Copy each line from the data that has the word "https" in it.

■ **Task inputs**:
----------

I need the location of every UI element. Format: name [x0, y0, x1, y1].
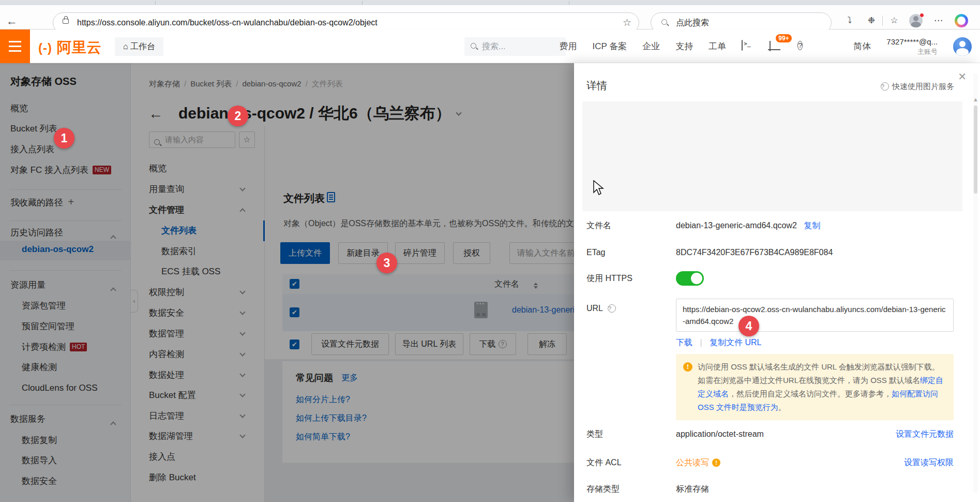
set-metadata-link[interactable]: 设置文件元数据	[896, 427, 954, 441]
file-preview-area	[582, 101, 962, 211]
nav-icp[interactable]: ICP 备案	[593, 40, 627, 52]
account-info[interactable]: 7327*****@q... 主账号	[886, 37, 938, 56]
copilot-icon[interactable]	[955, 14, 968, 27]
filename-label: 文件名	[586, 218, 611, 233]
drawer-scrollbar[interactable]: ▲	[973, 73, 978, 493]
extensions-icon[interactable]: ❉	[865, 14, 878, 27]
scrollbar-thumb[interactable]	[974, 106, 977, 194]
help-icon: ?	[608, 304, 616, 313]
assistant-icon[interactable]	[825, 40, 838, 53]
cloudshell-icon[interactable]	[742, 40, 754, 53]
workbench-button[interactable]: ⌂ 工作台	[115, 37, 163, 56]
mouse-cursor	[593, 180, 604, 196]
url-actions: 下载 | 复制文件 URL	[676, 335, 762, 350]
copy-file-url-link[interactable]: 复制文件 URL	[710, 338, 761, 347]
link-divider: |	[700, 338, 702, 347]
send-to-icon[interactable]: ⤵	[843, 14, 856, 27]
url-warning-note: ! 访问使用 OSS 默认域名生成的文件 URL 会触发浏览器默认强制下载。如需…	[676, 354, 954, 420]
browser-toolbar: ← ↻ https://oss.console.aliyun.com/bucke…	[0, 5, 980, 29]
console-header: (-) 阿里云 ⌂ 工作台 搜索... 费用 ICP 备案 企业 支持 工单 9…	[0, 29, 980, 63]
browser-back-icon[interactable]: ←	[4, 13, 20, 29]
storage-class-value: 标准存储	[676, 482, 709, 496]
type-value: application/octet-stream	[676, 427, 764, 441]
acl-warning-icon: !	[712, 459, 720, 467]
product-menu-button[interactable]	[0, 29, 30, 63]
nav-tickets[interactable]: 工单	[708, 40, 726, 52]
annotation-circle-1: 1	[54, 128, 74, 149]
help-icon: ?	[881, 82, 889, 91]
account-type: 主账号	[886, 47, 938, 56]
console-search-input[interactable]: 搜索...	[464, 37, 566, 56]
search-icon	[661, 19, 669, 28]
annotation-circle-3: 3	[376, 253, 397, 273]
drawer-backdrop[interactable]	[0, 63, 574, 502]
filename-value: debian-13-generic-amd64.qcow2 复制	[676, 218, 820, 233]
language-switch[interactable]: 简体	[853, 40, 871, 52]
browser-tab-strip	[0, 0, 980, 5]
nav-billing[interactable]: 费用	[560, 40, 577, 52]
etag-value: 8DC74F3420F3E67F673B4CA989E8F084	[676, 245, 833, 260]
warning-icon: !	[683, 362, 692, 372]
etag-label: ETag	[586, 245, 605, 260]
download-link[interactable]: 下载	[676, 338, 692, 347]
aliyun-logo[interactable]: (-) 阿里云	[38, 38, 102, 57]
notification-count-badge: 99+	[776, 34, 791, 42]
scroll-up-icon[interactable]: ▲	[973, 96, 978, 102]
set-acl-link[interactable]: 设置读写权限	[904, 455, 954, 470]
profile-notification-dot	[919, 13, 924, 18]
https-label: 使用 HTTPS	[586, 271, 632, 286]
close-icon[interactable]: ✕	[958, 70, 967, 83]
screen: ← ↻ https://oss.console.aliyun.com/bucke…	[0, 0, 980, 502]
url-label: URL ?	[586, 301, 616, 316]
account-avatar[interactable]	[953, 37, 972, 56]
acl-label: 文件 ACL	[586, 455, 622, 470]
lock-icon	[63, 19, 69, 24]
annotation-circle-4: 4	[738, 316, 759, 336]
https-toggle[interactable]	[676, 271, 704, 286]
storage-class-label: 存储类型	[586, 482, 620, 496]
help-icon[interactable]: ?	[797, 40, 810, 53]
details-drawer: 详情 ✕ ?快速使用图片服务 文件名 debian-13-generic-amd…	[574, 63, 980, 502]
favorites-bar-icon[interactable]: ☆︎	[887, 14, 901, 27]
nav-enterprise[interactable]: 企业	[642, 40, 660, 52]
copy-filename-link[interactable]: 复制	[804, 221, 820, 230]
notifications-bell-icon[interactable]: 99+	[770, 40, 782, 53]
quick-image-service-link[interactable]: ?快速使用图片服务	[881, 82, 954, 92]
account-id: 7327*****@q...	[886, 37, 938, 47]
toolbar-divider	[882, 16, 883, 26]
browser-menu-icon[interactable]: ⋯	[932, 14, 945, 27]
url-value-box[interactable]: https://debian-os-qcow2.oss-cn-wulanchab…	[676, 299, 954, 332]
nav-support[interactable]: 支持	[675, 40, 693, 52]
annotation-circle-2: 2	[228, 106, 248, 126]
acl-value[interactable]: 公共读写!	[676, 455, 720, 470]
drawer-title: 详情	[586, 79, 607, 93]
type-label: 类型	[586, 427, 603, 441]
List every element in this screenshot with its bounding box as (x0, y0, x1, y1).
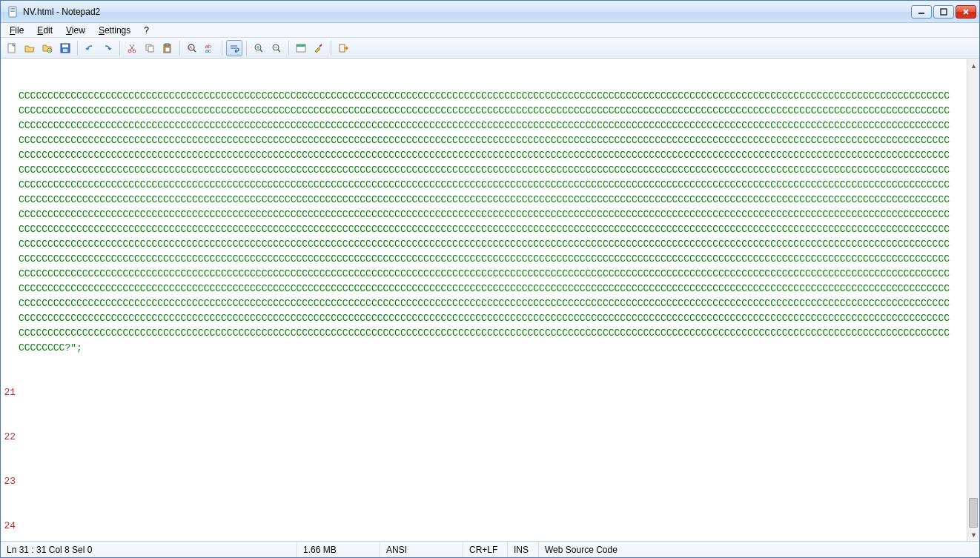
status-encoding[interactable]: ANSI (380, 542, 463, 557)
menu-view[interactable]: View (60, 24, 91, 37)
titlebar[interactable]: NV.html - Notepad2 (1, 1, 979, 23)
find-button[interactable]: A (184, 40, 200, 56)
word-wrap-button[interactable] (226, 40, 242, 56)
replace-button[interactable]: abac (202, 40, 218, 56)
toolbar-separator (246, 41, 247, 56)
line-number: 24 (1, 519, 19, 534)
status-insertmode[interactable]: INS (508, 542, 539, 557)
svg-rect-14 (148, 46, 153, 52)
svg-rect-10 (63, 49, 67, 52)
vertical-scrollbar[interactable]: ▲ ▼ (967, 59, 979, 541)
svg-rect-3 (10, 11, 15, 12)
menu-settings[interactable]: Settings (93, 24, 136, 37)
menubar: File Edit View Settings ? (1, 23, 979, 38)
new-file-button[interactable] (4, 40, 20, 56)
save-button[interactable] (57, 40, 73, 56)
status-eol[interactable]: CR+LF (463, 542, 508, 557)
statusbar: Ln 31 : 31 Col 8 Sel 0 1.66 MB ANSI CR+L… (1, 541, 979, 557)
undo-button[interactable] (82, 40, 98, 56)
copy-button[interactable] (142, 40, 158, 56)
toolbar-separator (331, 41, 331, 56)
code-editor[interactable]: CCCCCCCCCCCCCCCCCCCCCCCCCCCCCCCCCCCCCCCC… (1, 59, 967, 541)
status-filesize: 1.66 MB (297, 542, 380, 557)
toolbar-separator (77, 41, 78, 56)
window-controls (911, 5, 976, 19)
customize-button[interactable] (311, 40, 327, 56)
svg-text:ac: ac (205, 48, 211, 53)
svg-rect-5 (941, 9, 947, 15)
scheme-button[interactable] (293, 40, 309, 56)
zoom-in-button[interactable] (251, 40, 267, 56)
scroll-down-icon[interactable]: ▼ (967, 528, 979, 541)
editor-area: CCCCCCCCCCCCCCCCCCCCCCCCCCCCCCCCCCCCCCCC… (1, 59, 979, 541)
svg-rect-26 (340, 44, 345, 52)
svg-rect-17 (165, 47, 170, 52)
svg-rect-1 (10, 8, 15, 9)
exit-button[interactable] (335, 40, 351, 56)
minimize-button[interactable] (911, 5, 932, 19)
svg-text:A: A (189, 45, 192, 50)
svg-rect-2 (10, 10, 15, 10)
paste-button[interactable] (159, 40, 176, 56)
line-number: 23 (1, 474, 19, 489)
app-icon (7, 6, 19, 18)
toolbar-separator (179, 41, 180, 56)
window-title: NV.html - Notepad2 (23, 7, 911, 17)
svg-rect-25 (297, 44, 305, 47)
svg-rect-4 (918, 13, 924, 14)
toolbar-separator (119, 41, 120, 56)
status-position: Ln 31 : 31 Col 8 Sel 0 (1, 542, 297, 557)
maximize-button[interactable] (933, 5, 954, 19)
browse-button[interactable] (39, 40, 56, 56)
line-number: 21 (1, 385, 19, 400)
scroll-thumb[interactable] (969, 498, 978, 528)
menu-file[interactable]: File (4, 24, 30, 37)
zoom-out-button[interactable] (268, 40, 285, 56)
open-file-button[interactable] (21, 40, 38, 56)
menu-help[interactable]: ? (138, 24, 155, 37)
toolbar-separator (222, 41, 222, 56)
toolbar: A abac (1, 38, 979, 59)
toolbar-separator (288, 41, 289, 56)
cut-button[interactable] (124, 40, 140, 56)
status-language[interactable]: Web Source Code (539, 542, 979, 557)
scroll-up-icon[interactable]: ▲ (967, 59, 979, 72)
line-number: 22 (1, 430, 19, 445)
redo-button[interactable] (99, 40, 116, 56)
svg-rect-9 (62, 44, 68, 47)
close-button[interactable] (956, 5, 976, 19)
svg-rect-16 (165, 44, 169, 46)
menu-edit[interactable]: Edit (31, 24, 59, 37)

----------

■ **Solution**:
browser-toolbar: ← ↻ https://oss.console.aliyun.com/bucke…	[0, 5, 980, 29]
https-label: 使用 HTTPS	[586, 271, 632, 286]
screen: ← ↻ https://oss.console.aliyun.com/bucke…	[0, 0, 980, 502]
https-toggle[interactable]	[676, 271, 704, 286]
url-value-box[interactable]: https://debian-os-qcow2.oss-cn-wulanchab…	[676, 299, 954, 332]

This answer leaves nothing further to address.